Simple but important.

Texas Rangers v Seattle Mariners
James Paxton’s outta here if y’all are gonna judge him by his ERA.
Photo by Otto Greule Jr/Getty Images

Editor’s Note: In the latest segment of our awards-eligible series on basic statistical evaluation, we look at the most basic, integral number for evaluating pitchers: FIP. Our first piece looked at Wins Above Replacement and Win Probability Added, and the second attempted to shed some light on the use (and dangers) of Pythagorean Win/Loss. The most recent looked at our most used hitting metrics: wRC+ and wOBA. On deck is a look at spin rates and effective velocity. Enjoy!

Here at Lookout Landing, we try not to use ERA (earned run average) as a measure of whether or not a pitcher is performing well. The reasoning behind this is that for most pitchers, ERA tends to fluctuate from year to year and is not always predictive of a pitcher’s future success. A pitcher’s ERA one year has actually been shown to have a relatively low level of correlation with his ERA the next year.
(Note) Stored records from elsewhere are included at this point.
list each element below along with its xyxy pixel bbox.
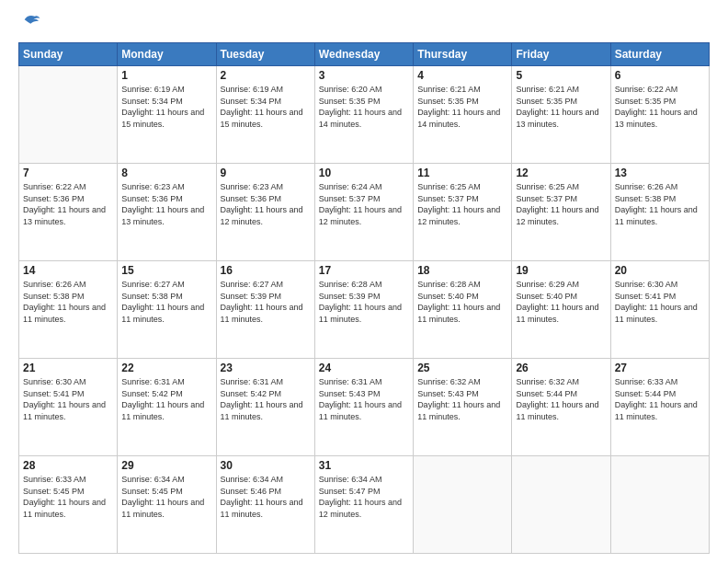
calendar-cell: 29Sunrise: 6:34 AMSunset: 5:45 PMDayligh… <box>118 456 216 554</box>
day-info: Sunrise: 6:31 AMSunset: 5:43 PMDaylight:… <box>319 376 409 422</box>
weekday-header-saturday: Saturday <box>610 43 709 66</box>
day-number: 23 <box>221 362 311 374</box>
calendar-cell <box>610 456 709 554</box>
day-number: 4 <box>417 69 507 82</box>
calendar-cell: 9Sunrise: 6:23 AMSunset: 5:36 PMDaylight… <box>216 164 314 261</box>
day-info: Sunrise: 6:26 AMSunset: 5:38 PMDaylight:… <box>23 279 113 325</box>
day-number: 27 <box>615 362 705 374</box>
calendar-cell: 3Sunrise: 6:20 AMSunset: 5:35 PMDaylight… <box>314 66 413 164</box>
day-info: Sunrise: 6:33 AMSunset: 5:45 PMDaylight:… <box>23 474 113 520</box>
day-info: Sunrise: 6:23 AMSunset: 5:36 PMDaylight:… <box>221 181 311 227</box>
calendar-cell: 11Sunrise: 6:25 AMSunset: 5:37 PMDayligh… <box>414 164 512 261</box>
weekday-header-row: SundayMondayTuesdayWednesdayThursdayFrid… <box>19 43 710 66</box>
header <box>18 17 710 33</box>
calendar-cell: 22Sunrise: 6:31 AMSunset: 5:42 PMDayligh… <box>118 359 216 456</box>
day-info: Sunrise: 6:28 AMSunset: 5:39 PMDaylight:… <box>319 279 409 325</box>
day-number: 13 <box>615 167 705 179</box>
day-info: Sunrise: 6:29 AMSunset: 5:40 PMDaylight:… <box>516 279 606 325</box>
calendar-cell: 19Sunrise: 6:29 AMSunset: 5:40 PMDayligh… <box>512 261 610 359</box>
day-info: Sunrise: 6:27 AMSunset: 5:39 PMDaylight:… <box>221 279 311 325</box>
calendar-cell: 16Sunrise: 6:27 AMSunset: 5:39 PMDayligh… <box>216 261 314 359</box>
day-number: 7 <box>23 167 113 179</box>
day-number: 28 <box>23 459 113 472</box>
weekday-header-tuesday: Tuesday <box>216 43 314 66</box>
day-number: 17 <box>319 264 409 277</box>
day-info: Sunrise: 6:21 AMSunset: 5:35 PMDaylight:… <box>417 84 507 130</box>
day-number: 16 <box>221 264 311 277</box>
day-info: Sunrise: 6:31 AMSunset: 5:42 PMDaylight:… <box>121 376 211 422</box>
day-info: Sunrise: 6:32 AMSunset: 5:44 PMDaylight:… <box>516 376 606 422</box>
logo-bird-icon <box>21 13 41 33</box>
day-number: 6 <box>615 69 705 82</box>
day-info: Sunrise: 6:30 AMSunset: 5:41 PMDaylight:… <box>615 279 705 325</box>
day-number: 15 <box>121 264 211 277</box>
day-number: 22 <box>121 362 211 374</box>
page: SundayMondayTuesdayWednesdayThursdayFrid… <box>0 0 728 563</box>
day-number: 5 <box>516 69 606 82</box>
day-info: Sunrise: 6:34 AMSunset: 5:46 PMDaylight:… <box>221 474 311 520</box>
day-info: Sunrise: 6:25 AMSunset: 5:37 PMDaylight:… <box>417 181 507 227</box>
day-number: 21 <box>23 362 113 374</box>
calendar: SundayMondayTuesdayWednesdayThursdayFrid… <box>18 42 710 554</box>
day-info: Sunrise: 6:34 AMSunset: 5:45 PMDaylight:… <box>121 474 211 520</box>
weekday-header-thursday: Thursday <box>414 43 512 66</box>
calendar-cell: 14Sunrise: 6:26 AMSunset: 5:38 PMDayligh… <box>19 261 118 359</box>
weekday-header-wednesday: Wednesday <box>314 43 413 66</box>
calendar-cell <box>414 456 512 554</box>
calendar-cell: 17Sunrise: 6:28 AMSunset: 5:39 PMDayligh… <box>314 261 413 359</box>
calendar-cell: 18Sunrise: 6:28 AMSunset: 5:40 PMDayligh… <box>414 261 512 359</box>
calendar-cell: 5Sunrise: 6:21 AMSunset: 5:35 PMDaylight… <box>512 66 610 164</box>
day-info: Sunrise: 6:30 AMSunset: 5:41 PMDaylight:… <box>23 376 113 422</box>
day-number: 29 <box>121 459 211 472</box>
day-info: Sunrise: 6:31 AMSunset: 5:42 PMDaylight:… <box>221 376 311 422</box>
day-info: Sunrise: 6:22 AMSunset: 5:36 PMDaylight:… <box>23 181 113 227</box>
calendar-cell: 1Sunrise: 6:19 AMSunset: 5:34 PMDaylight… <box>118 66 216 164</box>
day-number: 12 <box>516 167 606 179</box>
calendar-cell <box>19 66 118 164</box>
calendar-cell: 30Sunrise: 6:34 AMSunset: 5:46 PMDayligh… <box>216 456 314 554</box>
day-info: Sunrise: 6:33 AMSunset: 5:44 PMDaylight:… <box>615 376 705 422</box>
week-row-4: 21Sunrise: 6:30 AMSunset: 5:41 PMDayligh… <box>19 359 710 456</box>
day-info: Sunrise: 6:34 AMSunset: 5:47 PMDaylight:… <box>319 474 409 520</box>
day-info: Sunrise: 6:20 AMSunset: 5:35 PMDaylight:… <box>319 84 409 130</box>
day-number: 30 <box>221 459 311 472</box>
day-number: 8 <box>121 167 211 179</box>
day-number: 10 <box>319 167 409 179</box>
calendar-cell <box>512 456 610 554</box>
day-number: 2 <box>221 69 311 82</box>
calendar-cell: 2Sunrise: 6:19 AMSunset: 5:34 PMDaylight… <box>216 66 314 164</box>
calendar-cell: 27Sunrise: 6:33 AMSunset: 5:44 PMDayligh… <box>610 359 709 456</box>
logo <box>18 17 41 33</box>
day-number: 1 <box>121 69 211 82</box>
week-row-2: 7Sunrise: 6:22 AMSunset: 5:36 PMDaylight… <box>19 164 710 261</box>
day-info: Sunrise: 6:32 AMSunset: 5:43 PMDaylight:… <box>417 376 507 422</box>
day-number: 24 <box>319 362 409 374</box>
day-number: 14 <box>23 264 113 277</box>
day-info: Sunrise: 6:22 AMSunset: 5:35 PMDaylight:… <box>615 84 705 130</box>
calendar-cell: 26Sunrise: 6:32 AMSunset: 5:44 PMDayligh… <box>512 359 610 456</box>
calendar-cell: 8Sunrise: 6:23 AMSunset: 5:36 PMDaylight… <box>118 164 216 261</box>
calendar-cell: 10Sunrise: 6:24 AMSunset: 5:37 PMDayligh… <box>314 164 413 261</box>
weekday-header-monday: Monday <box>118 43 216 66</box>
day-info: Sunrise: 6:19 AMSunset: 5:34 PMDaylight:… <box>121 84 211 130</box>
day-info: Sunrise: 6:21 AMSunset: 5:35 PMDaylight:… <box>516 84 606 130</box>
day-info: Sunrise: 6:26 AMSunset: 5:38 PMDaylight:… <box>615 181 705 227</box>
day-number: 18 <box>417 264 507 277</box>
calendar-cell: 28Sunrise: 6:33 AMSunset: 5:45 PMDayligh… <box>19 456 118 554</box>
week-row-1: 1Sunrise: 6:19 AMSunset: 5:34 PMDaylight… <box>19 66 710 164</box>
day-number: 25 <box>417 362 507 374</box>
weekday-header-sunday: Sunday <box>19 43 118 66</box>
day-number: 9 <box>221 167 311 179</box>
day-info: Sunrise: 6:24 AMSunset: 5:37 PMDaylight:… <box>319 181 409 227</box>
calendar-cell: 12Sunrise: 6:25 AMSunset: 5:37 PMDayligh… <box>512 164 610 261</box>
calendar-cell: 20Sunrise: 6:30 AMSunset: 5:41 PMDayligh… <box>610 261 709 359</box>
day-number: 31 <box>319 459 409 472</box>
day-info: Sunrise: 6:23 AMSunset: 5:36 PMDaylight:… <box>121 181 211 227</box>
day-info: Sunrise: 6:28 AMSunset: 5:40 PMDaylight:… <box>417 279 507 325</box>
calendar-cell: 31Sunrise: 6:34 AMSunset: 5:47 PMDayligh… <box>314 456 413 554</box>
calendar-cell: 4Sunrise: 6:21 AMSunset: 5:35 PMDaylight… <box>414 66 512 164</box>
day-info: Sunrise: 6:25 AMSunset: 5:37 PMDaylight:… <box>516 181 606 227</box>
week-row-3: 14Sunrise: 6:26 AMSunset: 5:38 PMDayligh… <box>19 261 710 359</box>
day-info: Sunrise: 6:27 AMSunset: 5:38 PMDaylight:… <box>121 279 211 325</box>
day-number: 19 <box>516 264 606 277</box>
ERA also heavily relies upon the defense behind a pitcher. True, a run that scores as the result of an error is not counted as a black mark on his ERA. However, errors are a subjective stat that are often determined on the whim of the official scorer. Beyond this, consider two pitchers that give up an identical ground ball some ten feet to the right of the shortstop. One of these pitchers has Francisco Lindor, certified Good Shortstop, as his shortstop. Lindor easily ranges over to the ball and records an out. The other pitcher has Alexei Ramirez, certified Bad Shortstop. Ramirez doesn’t even get close to the ball. Because Ramirez didn’t bobble the ball or anything, he isn’t charged with an error, so the pitcher is charged with a hit. If that runner scores, the pitcher with Alexei Ramirez behind him will be shown by ERA to be worse than the pitcher with Francisco Lindor, despite having given up the exact same ground ball.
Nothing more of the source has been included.